DEB-1 is composed of an N-terminal head and a C-terminal tail. As indicated in Figure 8B, the C-terminal tail of DEB-1, but not its N-terminal head, binds to SORB-1, consistent with vertebrate vinculin and vinexin β (Takahashi et al., 2005). The DEB-1 C-terminal tail also binds to ATN-1 but not TLN-1. However, a portion of the N-terminal head of DEB-1 binds to TLN-1. These interactions are summarized in Figure 8C. In contrast, the localization of SORB-1 does not depend on the presence of ZYX-1; SORB-1::GFP localizes properly in a zyx-1-null mutant, zyx-1(gk190) (Supplemental Figure S5). Similarly, the localization of ZYX-1 does not depend on the presence of SORB-1; in the loss-of-function sorb-1(gk769190) mutant, ZYX-1 is properly localized (Supplemental Figure S5). The localization of SORB-1 when ZYX-1 is absent is probably explained by the interaction of SORB-1 with DEB-1 (Figure 8C). That the SORB-1/DEB-1 interaction is crucial is shown by the mislocalization of SORB-1::GFP in the absence of DEB-1 (Figure 4).

DISCUSSION

SORB-1 is a newly identified component of muscle dense bodies in C. elegans

Sorbin family proteins are versatile components of integrin adhesion sites, often referred to as focal adhesions in cultured cells, which regulate adhesion to the extracellular matrix and therefore key oncogenic processes such as cell-matrix adhesion, migration, and the ability to survive and proliferate independently of substrate anchorage (Suwa et al., 2002; Yuan et al., 2005; Mitsushima et al., 2006; Mizutani et al., 2007). This study establishes sorb-1 as a sorbin and SH3 domain–containing family member in C. elegans. SORB-1 protein is most homologous to vertebrate vinexin in both amino acid sequence and cellular function, localizing to integrin adhesion sites in the musculature and somatic gonad as well as along stress fibers in the somatic gonad. Mutational analysis indicates that proper localization of GFP-tagged SORB-1 requires core dense body proteins PAT-2(α-integrin), PAT-3(β-integrin), UNC-112(kindlin), and TLN-1(talin), which are the sine qua non for dense body formation (Gieseler et al., 2017), as well as the more membrane-distal dense body components DEB-1(vinculin), ATN-1(α-actinin), and ALP-1(ALP/Enigma) (Figures 4 and 5). Although a previous screen identified a physical interaction between DEB-1 and SORB-1 (Xin et al., 2009), our directed yeast two-hybrid assays elucidate this interaction: the C-terminal tail domain of DEB-1 interacts with both ATN-1 and SORB-1, and the N-terminal head domain of DEB-1 interacts with TLN-1 (Figure 8). In contrast to the known interaction between ArgBP2 and α-actinin (Ronty et al., 2005; Anekal et al., 2015), we did not find that SORB-1 interacts directly with ATN-1, although negative results from yeast two-hybrid assays do not necessarily rule out interactions. If our yeast two-hybrid results reflect in vivo interactions, then the apparent mislocalization of SORB-1::GFP in atn-1(ok84) may simply result from the dense bodies of atn-1(ok84) having an abnormally short and broad structure (Moulder et al., 2010).

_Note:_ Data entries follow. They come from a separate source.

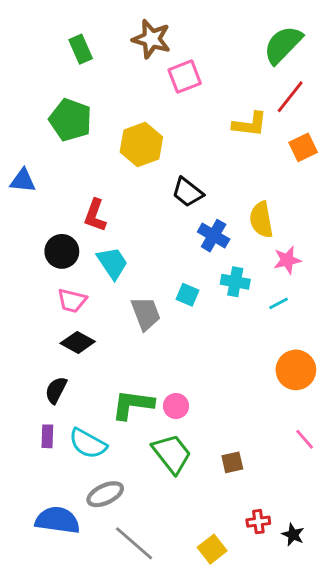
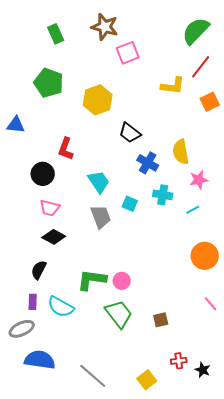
cyan trapezoid: (112, 263) -> (99, 182), moved
gray ellipse: (105, 494) -> (22, 329), moved

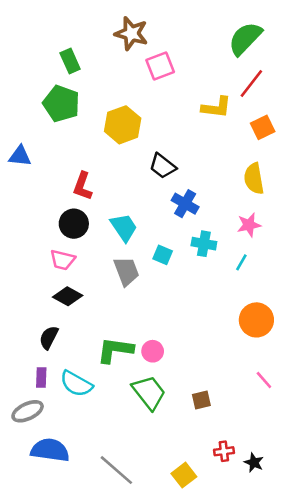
green rectangle: (56, 34) -> (70, 61), moved
yellow semicircle: (181, 152) -> (254, 179), moved
black circle: (43, 174) -> (74, 224), moved
cyan line: (193, 210) -> (241, 262), turned -32

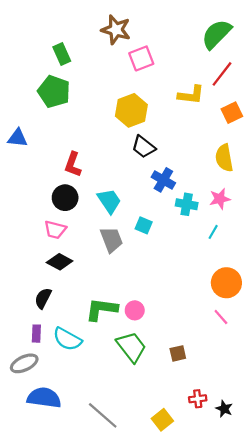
yellow hexagon: (123, 125) -> (131, 110), moved
cyan cross: (204, 244) -> (187, 204), moved
pink line: (264, 380) -> (221, 317), moved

SORB-1 contributes to sarcomeric organization

We have shown that in C. elegans, SORB-1 localizes to dense bodies and adhesion plaques, two types of integrin-mediated cell-matrix adhesion sites in nematode body wall muscle. However, despite this localization to dense bodies, three independently isolated loss-of-function alleles of sorb-1 (Figure 6 and Supplemental Figure S3) show no effect on the localization of basal (UNC-95 and DEB-1) or deeper (ATN-1) dense body components. One of these components, DEB-1, interacts with SORB-1 (Figure 8). Nevertheless, the disorganization of thin filaments found in sorb-1 mutants (sorb-1(gk769190) and sorb-1(ok2174); Figure 6 and Supplemental Figure S3) is consistent with a function at dense bodies, since dense bodies anchor actin thin filaments in nematode muscle. However, the other effect of sorb-1 mutants on the sarcomere appears to be at thick filaments (MYO-3) and its associated organizing center in the middle of the A-band, the M-line (UNC-89). That both MYO-3 and UNC-89 are affected is expected for several reasons. First, unc-89 mutants show disorganized thick filaments by immunostaining with anti–MYO-3 (Qadota et al., 2008, 2016). Second, both UNC-89 and MYO-3 reside in the middle of sarcomeric A-bands (Miller et al., 1983; Benian et al., 1996; Small et al., 2004). However, the effect on thick filaments and M-lines is somewhat unexpected, as we have shown here that SORB-1 does not reside at thick filaments or M-lines. There are two possibilities: first, given the close and extensive physical interactions between actin thin filaments and myosin thick filaments, it is possible that the primary effect of loss of sorb-1 function is on actin thin filaments, which then secondarily causes disruption of thick filaments and their attachment structures but leaves the membrane-associated portion of M-lines (e.g., UNC-95) intact. This explanation is consistent with the abnormal organization of thin filaments observed in mutants of genes encoding M-line–specific proteins, for example, UNC-98 (Mercer et al., 2003), UNC-96 (Mercer et al., 2006), and UNC-89 (our unpublished observations). A second, more exotic explanation for the effect of sorb-1 mutations on thick filaments and the M-line is that SORB-1 has a role in signaling between the dense body and the nucleus, which affects the expression of thick filament/M-line proteins (discussed below).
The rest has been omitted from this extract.